3.5. Run the genbank submission pipeline

  1. Run the genbank WDL workflow. Most of the metadata files described above (BioSample map, source modifier table, genome coverage table) are allowed to be a super-set of the samples you are submitting–the extra metadata will be ignored by the workflow. The samples that are included in this batch are the ones you provide to the assemblies_fasta input field. Any missing samples in the metadata inputs should not cause failures, but will produce less descriptive submission files. Viral genomes should set molType to cRNA.

  2. The genbank workflow performs the following steps: it aligns your assemblies against a Genbank reference sequence, transfers gene annotation from that Genbank reference into your assemblies’ coordinate spaces, and then takes your genomes, the transferred annotations, and all of the sample metadata prepared above, and produces a zipped bundle that you send to NCBI. There are two zip bundles: sequins_only.zip is the file to email to NCBI. all_files.zip contains a full set of files for your inspection prior to submission.
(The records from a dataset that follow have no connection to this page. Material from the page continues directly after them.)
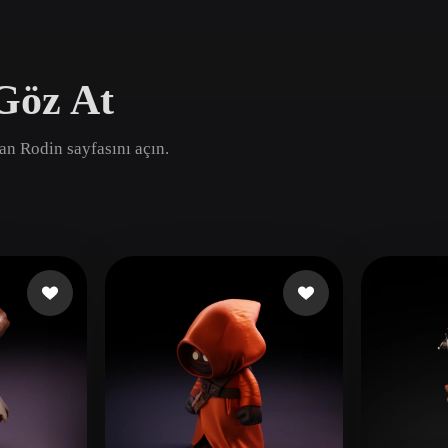
Game
n
Development
Göz At
ce
VR/AR
Mechanical
dan Rodin sayfasını açın.
Engineering
ot
Maya
3DS Max
ComfyUI
oon
Cel-Shaded
Fantasy
tric
Low Poly
Medieval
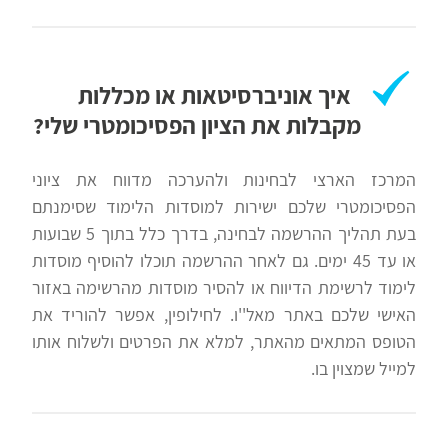
איך אוניברסיטאות או מכללות
מקבלות את הציון הפסיכומטרי שלי?
המרכז הארצי לבחינות ולהערכה מדווח את ציוני
הפסיכומטרי שלכם ישירות למוסדות הלימוד שסימנתם
בעת תהליך ההרשמה לבחינה, בדרך כלל בתוך 5 שבועות
או עד 45 ימים. גם לאחר ההרשמה תוכלו להוסיף מוסדות
לימוד לרשימת הדיווח או להסיר מוסדות מהרשימה באזור
האישי שלכם באתר מאל''ו. לחילופין, אפשר להוריד את
הטופס המתאים מהאתר, למלא את הפרטים ולשלוח אותו
למייל שמצוין בו.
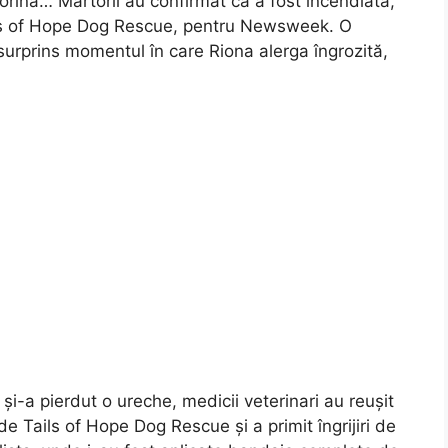
orină… Martorii au confirmat că a fost incendiată,”
ils of Hope Dog Rescue, pentru Newsweek. O
urprins momentul în care Riona alerga îngrozită,
 și-a pierdut o ureche, medicii veterinari au reușit
de Tails of Hope Dog Rescue și a primit îngrijiri de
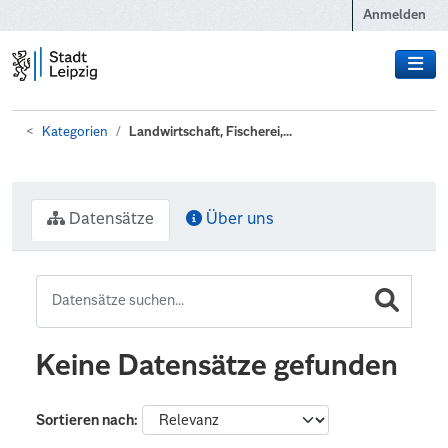
Zum Hauptinhalt wechseln
Anmelden
Kategorien
Landwirtschaft, Fischerei,...
Datensätze
Über uns
Keine Datensätze gefunden
Sortieren nach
  3. In the all_files.zip output, for each sample, you will see a .sqn, .gbf, .val, and .tbl file. You should also see an errorsummary.val file that you can use to check for annotation errors (or you can check the .val file for each sample individually). Ideally, your samples should be error-free before you submit them to NCBI unless you’re confident enough in the genomic evidence for unusual coding effects and frameshifts. For an explanation of the cryptic error messages, see: https://www.ncbi.nlm.nih.gov/genbank/genome_validation/.

  4. We currently use a bioconda wrapper of NCBI’s tbl2asn tool called tbl2asn-forever. This works around some deficiencies in NCBI’s tool but has the side effect of setting the submission date to Jan 1, 2019 for all submission, regardless of today’s date. Unfortunately, until NCBI releases a fixed tool, you will need to search-replace the date in the SQN files in a text editor prior to submission.

  5. Check your .gbf files for a preview of what your genbank entries will look like. Once you are happy with your files email the sequins_only.zip file to gb-sub@ncbi.nlm.nih.gov.

  6. It often takes 2-8 weeks to receive a response and accession numbers for your samples. Do follow up if you haven’t heard anything for a few weeks!